_PROBLEM TO WORK ON_.
Your answer must be an exact copy of the records below, with no pictures in it.
*** Opening LISTED ENTRIES ***
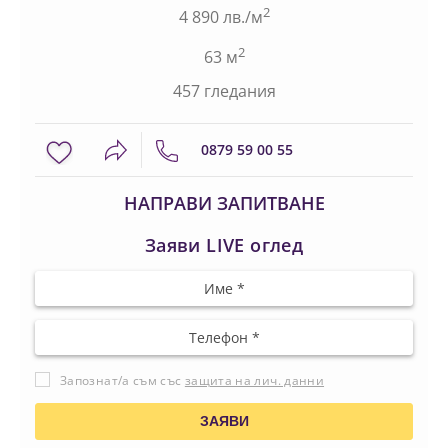
2
4 890 лв./м
2
63 м
457 гледания
0879 59 00 55
НАПРАВИ ЗАПИТВАНЕ
Заяви LIVE оглед
Запознат/а съм със
защита на лич. данни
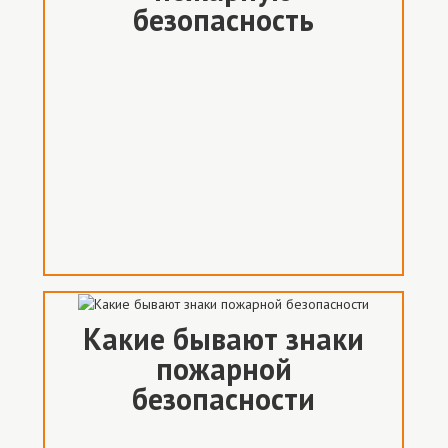
безопасность
Какие бывают знаки
пожарной
безопасности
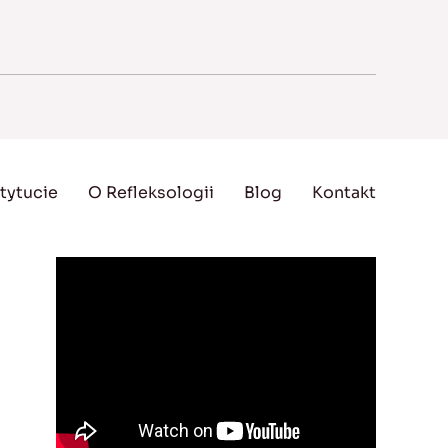
tytucie
O Refleksologii
Blog
Kontakt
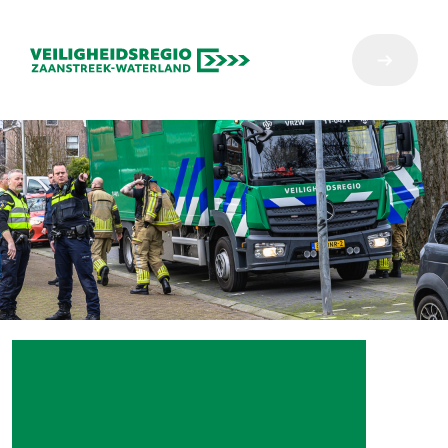
Samen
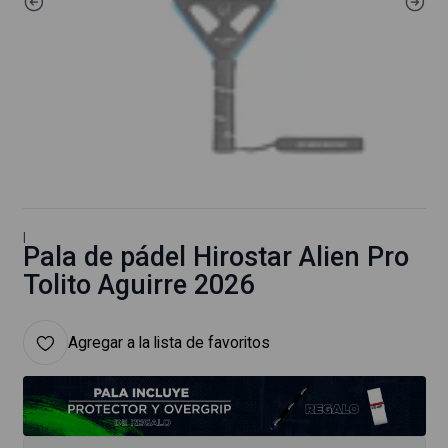
|
Pala de pádel Hirostar Alien Pro
Tolito Aguirre 2026
Agregar a la lista de favoritos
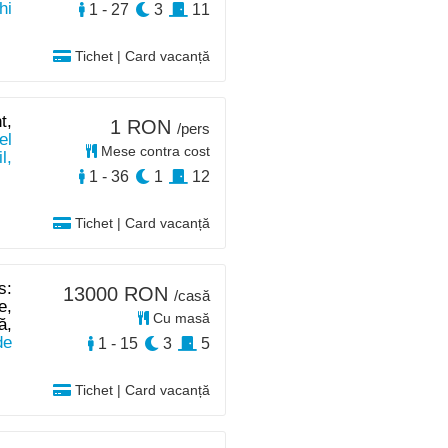
hi
1 - 27
3
11
Tichet | Card vacanță
t,
1 RON
/pers
el
Mese contra cost
l,
1 - 36
1
12
Tichet | Card vacanță
s:
13000 RON
/casă
e,
Cu masă
ă,
de
1 - 15
3
5
Tichet | Card vacanță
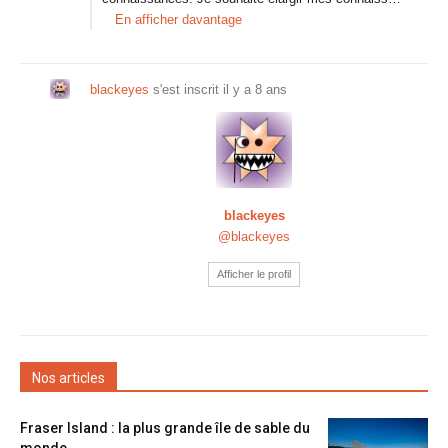
En afficher davantage
blackeyes
s'est inscrit
il y a 8 ans
blackeyes
@blackeyes
Afficher le profil
Nos articles
Fraser Island : la plus grande île de sable du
*** Closing LISTED ENTRIES ***
_OUTPUT FOR THIS TASK_.
2
4 890 лв./м
2
63 м
457 гледания
0879 59 00 55
НАПРАВИ ЗАПИТВАНЕ
Заяви LIVE оглед
Запознат/а съм със
защита на лич. данни
безопасность
Какие бывают знаки
пожарной
безопасности
tytucie
O Refleksologii
Blog
Kontakt
Samen
|
Pala de pádel Hirostar Alien Pro
Tolito Aguirre 2026
Agregar a la lista de favoritos
hi
1 - 27
3
11
Tichet | Card vacanță
t,
1 RON
/pers
el
Mese contra cost
l,
1 - 36
1
12
Tichet | Card vacanță
s:
13000 RON
/casă
e,
Cu masă
ă,
de
1 - 15
3
5
Tichet | Card vacanță
En afficher davantage
blackeyes
s'est inscrit
il y a 8 ans
blackeyes
@blackeyes
Afficher le profil
Nos articles
Fraser Island : la plus grande île de sable du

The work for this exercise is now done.